Une fois que ces associé·es se rencontrent, je m’éloigne de la position d’organisateur pour me rapprocher de celle de plasticien : la dimension para curatoriale, comme la nomme l’artiste Jagna Ciuchta à propos de sa propre pratique, est mise de côté et il me revient alors de trouver ma place dans ce collectif d’artistes qui se rencontrent.

Car mon rôle n’est pas celui d’un chef d’orchestre qui viendrait proposer une partition aux autres. Dans ces groupes toutes les décisions sont prises collégialement : nous décidons ensemble de ce que nous allons réaliser et comment nous allons le réaliser. Ici, il est question d’expérimentation, de tâtonnement, de flou, non d’un projet monolithique dans lequel tout serait d’ores et déjà prévu. Il s’agit d’aménager l’imprévisible.

La co-construction et l’empirisme sont ainsi au cœur de notre manière de travailler, ma voix n’est donc pas prépondérante. Chaque collectif avec lequel je travaille invente ses propres modes de fonctionnement et de production : allant de la juxtaposition de formes que nous aurions réalisées chacun·es dans notre coin à l'élaboration d'œuvres collaboratives dans lesquelles il n’est plus possible de déceler nos propres interventions.
Entre ces deux voies très distinctes se trouvent bien des nuances, plus ténues, qui viennent enrichir et complexifier les possibilités de travail qui s’offrent à nous.

De la même façon, chaque artiste applique, ou non, les méthodes proposées par le collectif et se laisse plus ou moins guider vers de nouvelles manières d’œuvrer. Car la position d’auteur·rice omniscient·e vis-à-vis de sa propre pratique est mise à mal, questionnée, reconfigurée. Mon autorité se dilue et j’abandonne la paternité unique de mon travail : mes expositions et résidences deviennent collectives, mes œuvres deviennent collaboratives.

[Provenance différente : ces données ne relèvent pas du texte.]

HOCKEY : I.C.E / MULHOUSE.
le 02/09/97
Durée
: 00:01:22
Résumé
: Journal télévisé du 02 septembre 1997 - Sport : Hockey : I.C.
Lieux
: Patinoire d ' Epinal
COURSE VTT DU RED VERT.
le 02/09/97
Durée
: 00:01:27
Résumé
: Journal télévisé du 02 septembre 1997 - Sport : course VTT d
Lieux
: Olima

La réalisation finale n’est pas ma préoccupation principale. Il n’est pas uniquement question des œuvres que nous créons et installons, mais de tout un processus de travail qui démarre lors de la constitution du groupe et s’arrête parfois longtemps après l’exposition.

Ces invitations me permettent également d’emprunter le pouvoir décisionnaire d’un jury ou d’un·e commissaire d’exposition. S’opère alors un renversement de l’autorité : je « court-circuite » les modes de sélection et réalise un programme dans le programme. Que ce soit lorsque j’invite d’autres artistes à partager mes conditions de résidence – remettant en cause les principes des « élu·es » – ou lorsque nous construisons collégialement nos expositions.

Je cherche à créer une expérience commune qui permette autant aux participant·es qu’aux spectacteur·rices de s’interroger sur des questions comme : comment faire communauté à partir d’un ensemble de singularités ? qu’advient-il lorsque l’on met entre parenthèses notre tendance à la hiérarchie ? qu’est-ce que l’autogestion engendre par rapport à un fonctionnement pyramidal ?

J’essaie de m’affranchir du « je » et de l’occupation personnelle de l’espace d’exposition, de désacraliser l’œuvre et l’auteur·rice en proposant une autre manière de faire dans un système en crise dans lequel la concurrence est prônée et l’individualisme exacerbé.